═════ Entries provided ═════

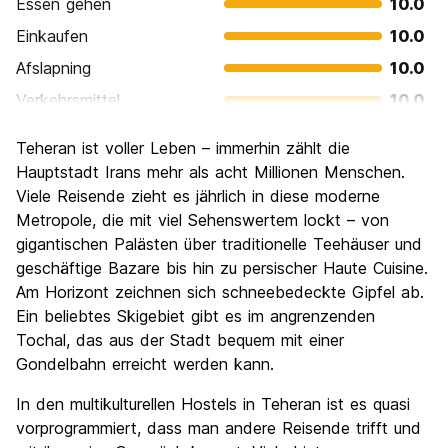
Essen gehen
10.0
Einkaufen
10.0
Afslapning
10.0
Verkehrsmittel
10.0
Sehenswürdigkeiten
10.0
Teheran ist voller Leben – immerhin zählt die
Kultur
10.0
Hauptstadt Irans mehr als acht Millionen Menschen.
Nachtleben / Party
Viele Reisende zieht es jährlich in diese moderne
2.0
Metropole, die mit viel Sehenswertem lockt – von
Preis-Leistungsverhältnis
10.0
gigantischen Palästen über traditionelle Teehäuser und
geschäftige Bazare bis hin zu persischer Haute Cuisine.
Am Horizont zeichnen sich schneebedeckte Gipfel ab.
Ein beliebtes Skigebiet gibt es im angrenzenden
Tochal, das aus der Stadt bequem mit einer
Gondelbahn erreicht werden kann.
In den multikulturellen Hostels in Teheran ist es quasi
vorprogrammiert, dass man andere Reisende trifft und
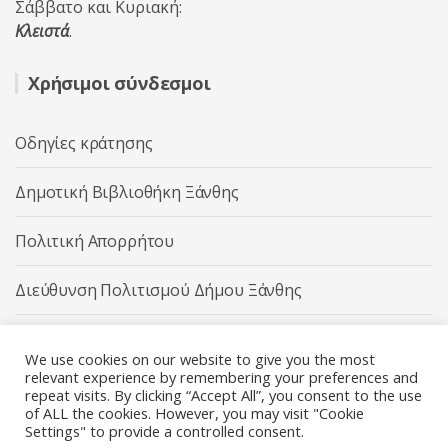
Σάββατο και Κυριακή:
Κλειστά
.
Χρήσιμοι σύνδεσμοι
Οδηγίες κράτησης
Δημοτική Βιβλιοθήκη Ξάνθης
Πολιτική Απορρήτου
Διεύθυνση Πολιτισμού Δήμου Ξάνθης
Δήμος Ξάνθης
We use cookies on our website to give you the most
relevant experience by remembering your preferences and
repeat visits. By clicking “Accept All”, you consent to the use
of ALL the cookies. However, you may visit "Cookie
Settings" to provide a controlled consent.
Διεύθυνση Πολιτισμού Δήμου Ξάνθης © 2025 All rights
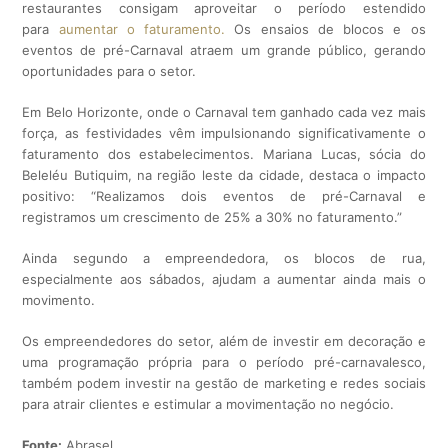
restaurantes consigam aproveitar o período estendido
para
aumentar o faturamento.
Os ensaios de blocos e os
eventos de pré-Carnaval atraem um grande público, gerando
oportunidades para o setor.
Em Belo Horizonte, onde o Carnaval tem ganhado cada vez mais
força, as festividades vêm impulsionando significativamente o
faturamento dos estabelecimentos. Mariana Lucas, sócia do
Beleléu Butiquim, na região leste da cidade, destaca o impacto
positivo: “Realizamos dois eventos de pré-Carnaval e
registramos um crescimento de 25% a 30% no faturamento.”
Ainda segundo a empreendedora, os blocos de rua,
especialmente aos sábados, ajudam a aumentar ainda mais o
movimento.
Os empreendedores do setor, além de investir em decoração e
uma programação própria para o período pré-carnavalesco,
também podem investir na gestão de marketing e redes sociais
para atrair clientes e estimular a movimentação no negócio.
Fonte:
Abrasel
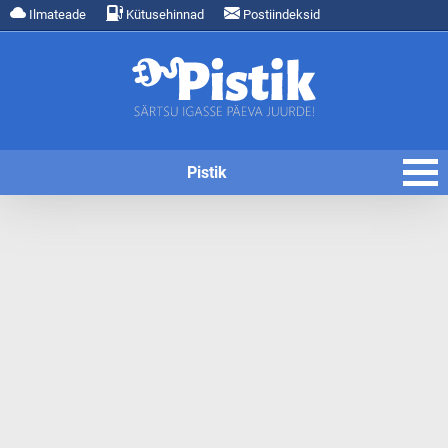
Ilmateade
Kütusehinnad
Postiindeksid
Pistik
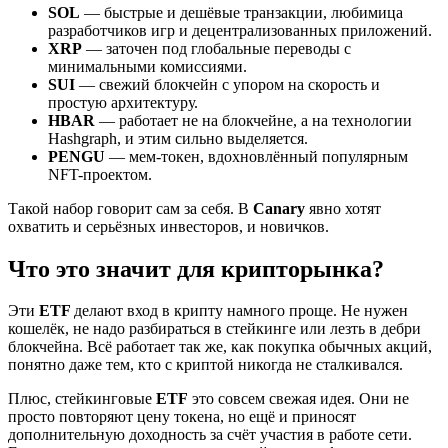
SOL
— быстрые и дешёвые транзакции, любимица
разработчиков игр и децентрализованных приложений.
XRP
— заточен под глобальные переводы с
минимальными комиссиями.
SUI
— свежий блокчейн с упором на скорость и
простую архитектуру.
HBAR
— работает не на блокчейне, а на технологии
Hashgraph, и этим сильно выделяется.
PENGU
— мем-токен, вдохновлённый популярным
NFT-проектом.
Такой набор говорит сам за себя. В
Canary
явно хотят
охватить и серьёзных инвесторов, и новичков.
Что это значит для крипторынка?
Эти
ETF
делают вход в крипту намного проще. Не нужен
кошелёк, не надо разбираться в стейкинге или лезть в дебри
блокчейна. Всё работает так же, как покупка обычных акций,
понятно даже тем, кто с криптой никогда не сталкивался.
Плюс, стейкинговые
ETF
это совсем свежая идея. Они не
просто повторяют цену токена, но ещё и приносят
дополнительную доходность за счёт участия в работе сети.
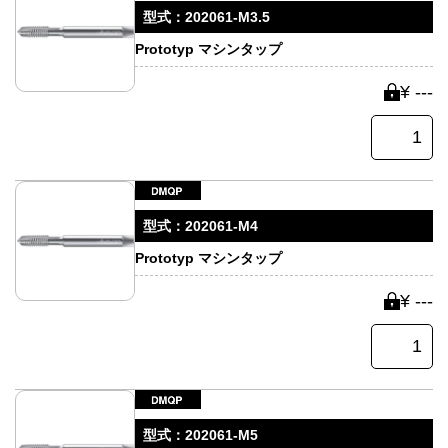
型式：
202061-M3.5
Prototyp マシンタップ
¥ ---
型式：
202061-M4
Prototyp マシンタップ
¥ ---
型式：
202061-M5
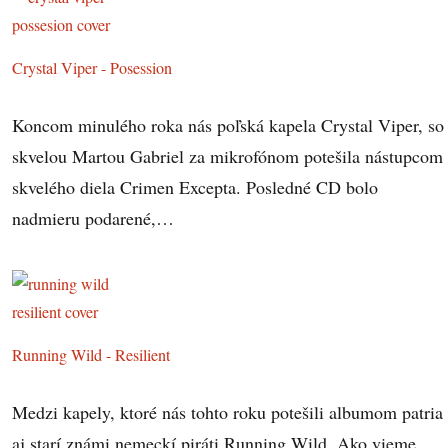
Crystal Viper - Posession
Koncom minulého roka nás poľská kapela Crystal Viper, so
skvelou Martou Gabriel za mikrofónom potešila nástupcom
skvelého diela Crimen Excepta. Posledné CD bolo
nadmieru podarené,…
Running Wild - Resilient
Medzi kapely, ktoré nás tohto roku potešili albumom patria
aj starí známi nemeckí piráti Running Wild. Ako vieme,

═════

* _Exercise goal_:
List each line of the records that holds the string "Teheran".

* _Result of the task_:
Teheran ist voller Leben – immerhin zählt die
In den multikulturellen Hostels in Teheran ist es quasi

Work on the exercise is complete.